I know that if you opted for a Burton Ruler Wide or Salomon Dialogue Wide in size 8 or 8.5 you would be supported, comfortable and STOKED.


----------



## f00bar (Mar 6, 2014)

I think you may have over analyzed why things went wrong Wired and the shop was perhaps simply trying to push what they had left in stock. 

This is especially common towards the end of season and I know for a fact that I was a victim of this on my first boots that I bought.

Unfortunately I think this is more common than not properly sizing the boot.


----------



## Nito (Oct 16, 2007)

Hi Starlyght,
I was in your shoes with the foot volume problem. I think Wired analysis is correct and here was my work around. Note I have a size 8 foot and bought a size 9 Burton Sabbath.

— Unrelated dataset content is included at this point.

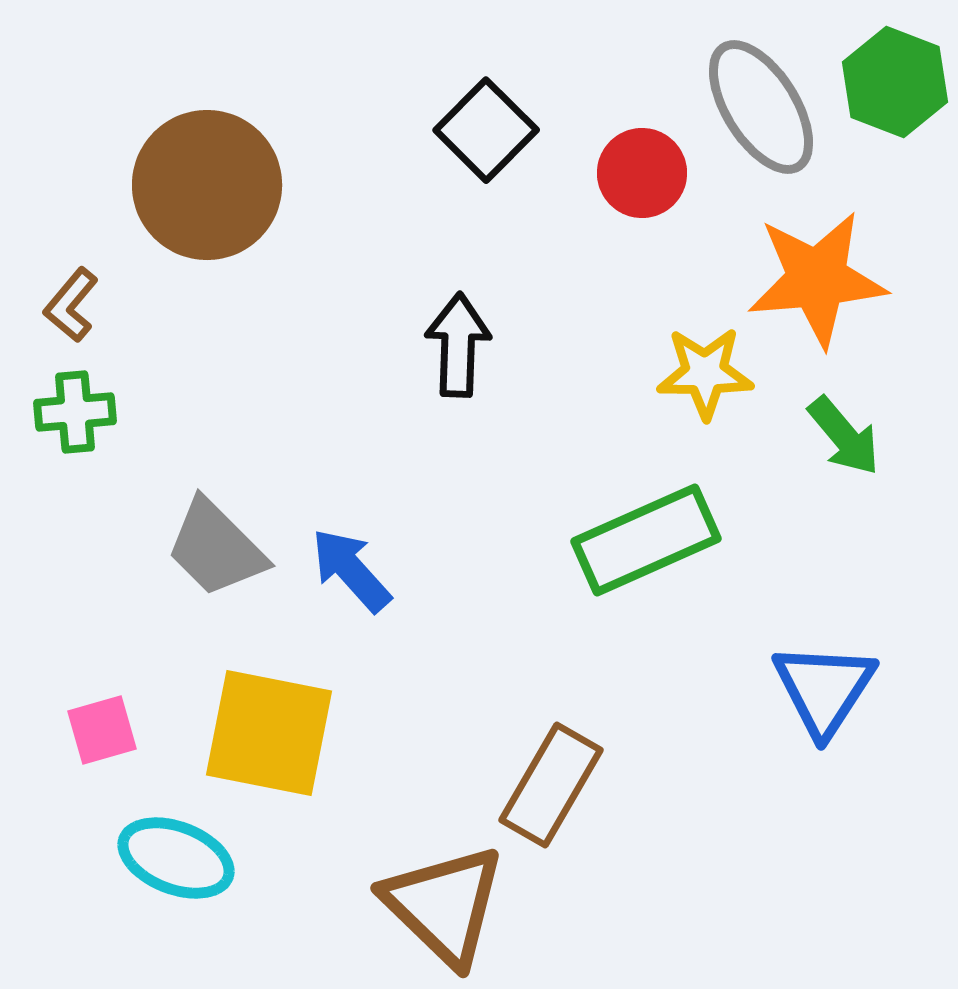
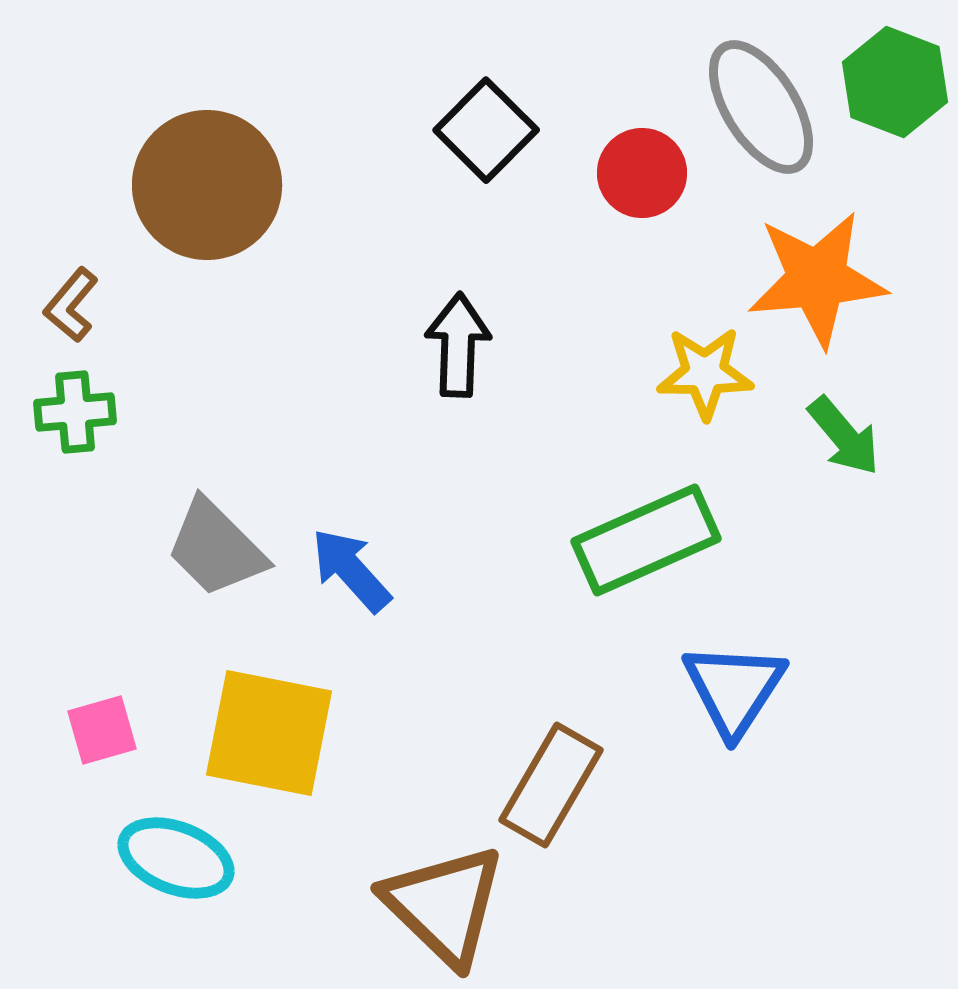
blue triangle: moved 90 px left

1) Purchase a custom foot bed to help keep your feet from sliding forward. I bought Sole brand from REI.
2) Break the boots in by wearing thin socks and gradually increasing sock thickness. I initially wore sock liners and eventually wore Thorlo Snowboard socks. The boot liner will break in and expand foot volume.
3) Since you boot uses Speed Laces, they probably have dual zone. Tighten the lower box so the boot is snug but comfy. Tighten the leg zone tight, you can always loosen later.


----------



## Nito (Oct 16, 2007)

PS - You don't need to heat the Foot beds, just insert them into the boot and wear them. It will be uncomfortable at first but you need to get you boot warmed up to mold the inserts. I played a Wii game with my nephew to break them in.
PPS- You could also have custom have custom inserts made; no break in of the footbeds required but you still will need to break in the inserts.


----------